Looking forward somewhat, LLMs also have the potential to deliver genuine impact through their summarisation of patient records. In general, hospitals are extremely successful in delivering acute, short term care. However, there is often a stark contrast when it comes to managing long term chronic conditions, particularly, as is often the case, where there are co-morbidities present. 

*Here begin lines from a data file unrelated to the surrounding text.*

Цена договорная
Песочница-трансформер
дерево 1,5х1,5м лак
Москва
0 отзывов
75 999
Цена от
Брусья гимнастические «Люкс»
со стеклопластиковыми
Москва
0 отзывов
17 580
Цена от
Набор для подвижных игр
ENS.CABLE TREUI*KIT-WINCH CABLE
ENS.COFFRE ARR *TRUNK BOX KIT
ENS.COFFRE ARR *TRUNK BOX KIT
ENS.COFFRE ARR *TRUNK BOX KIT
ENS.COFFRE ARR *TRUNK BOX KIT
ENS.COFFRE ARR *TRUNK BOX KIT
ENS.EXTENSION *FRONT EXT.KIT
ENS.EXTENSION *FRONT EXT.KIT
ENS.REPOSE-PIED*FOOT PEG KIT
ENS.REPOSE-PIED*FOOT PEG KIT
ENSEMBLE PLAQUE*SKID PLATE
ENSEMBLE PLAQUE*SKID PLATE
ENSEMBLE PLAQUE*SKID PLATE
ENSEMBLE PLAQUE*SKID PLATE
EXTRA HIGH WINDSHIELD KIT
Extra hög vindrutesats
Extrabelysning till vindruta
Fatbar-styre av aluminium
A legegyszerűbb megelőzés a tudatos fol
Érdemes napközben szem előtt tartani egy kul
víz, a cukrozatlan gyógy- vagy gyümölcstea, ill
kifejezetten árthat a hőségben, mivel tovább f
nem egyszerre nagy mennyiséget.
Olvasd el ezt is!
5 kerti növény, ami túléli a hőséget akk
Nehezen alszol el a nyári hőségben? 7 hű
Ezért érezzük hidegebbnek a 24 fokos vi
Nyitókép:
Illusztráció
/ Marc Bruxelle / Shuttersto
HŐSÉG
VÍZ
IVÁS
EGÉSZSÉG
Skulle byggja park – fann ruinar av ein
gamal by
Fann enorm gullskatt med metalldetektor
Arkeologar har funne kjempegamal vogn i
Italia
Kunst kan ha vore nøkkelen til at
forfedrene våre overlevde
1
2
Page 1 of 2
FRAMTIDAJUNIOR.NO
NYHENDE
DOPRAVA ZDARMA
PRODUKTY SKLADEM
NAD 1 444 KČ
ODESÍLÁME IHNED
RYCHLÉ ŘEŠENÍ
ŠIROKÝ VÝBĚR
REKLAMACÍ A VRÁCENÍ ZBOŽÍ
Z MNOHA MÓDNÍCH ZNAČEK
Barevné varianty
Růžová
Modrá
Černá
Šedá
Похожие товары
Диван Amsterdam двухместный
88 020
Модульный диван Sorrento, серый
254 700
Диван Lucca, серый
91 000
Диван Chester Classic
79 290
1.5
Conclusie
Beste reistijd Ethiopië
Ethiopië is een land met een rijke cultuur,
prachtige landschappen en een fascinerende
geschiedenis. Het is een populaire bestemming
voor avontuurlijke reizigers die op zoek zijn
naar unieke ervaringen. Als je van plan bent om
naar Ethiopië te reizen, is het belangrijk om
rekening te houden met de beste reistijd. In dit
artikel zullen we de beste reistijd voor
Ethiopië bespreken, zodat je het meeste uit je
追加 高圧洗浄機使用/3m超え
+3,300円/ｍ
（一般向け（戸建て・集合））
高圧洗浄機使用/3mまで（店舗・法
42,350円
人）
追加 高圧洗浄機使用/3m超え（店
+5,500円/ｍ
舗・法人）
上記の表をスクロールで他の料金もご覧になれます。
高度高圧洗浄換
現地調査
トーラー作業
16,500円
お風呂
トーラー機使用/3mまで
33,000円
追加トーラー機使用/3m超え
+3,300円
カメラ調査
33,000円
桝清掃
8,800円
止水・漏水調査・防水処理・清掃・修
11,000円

One of the main drivers of this inequality is likely to be the sheer amount of medical data that a clinician needs to navigate to successfully manage chronic care, and the disparate formats the information is stored in. LLMs excel in reorganising and condensing fragmented data, meaning they can be used to standardise and summarise patient records, greatly reducing the clinician’s cognitive load and ensuring that important details aren’t missed.

There is also the future potential for LLMs to have significant clinical impact through helping clinicians design and deliver evidence based treatment plans, streamlining the operational efficiency of hospitals, and interpreting genomic data to aid the personalised medicine revolution. Language models could compare and contrast an individual’s symptoms with cases in their database to provide clinicians with suggestions as to suitable prescription paths.

To Sum It All Up

Despite being a relatively new technology, language models have already begun to deliver value in healthcare. Whilst the current headline grabbers are not appropriate for clinical deployment, more focused language model tools are streamlining the clinical administrative process by automating a lot of the repetitive tasks bogging down clinicians, and their capability to store and transform data is helping reduce clinical burnout and democratise access to mental health services.

There is great potential for the future of language models to massively streamline chronic care and deliver succinct, accurate patient summaries and treatment plans, but much smaller models with tightly controlled inputs and outputs will need to be trained to ensure patient safety remains paramount.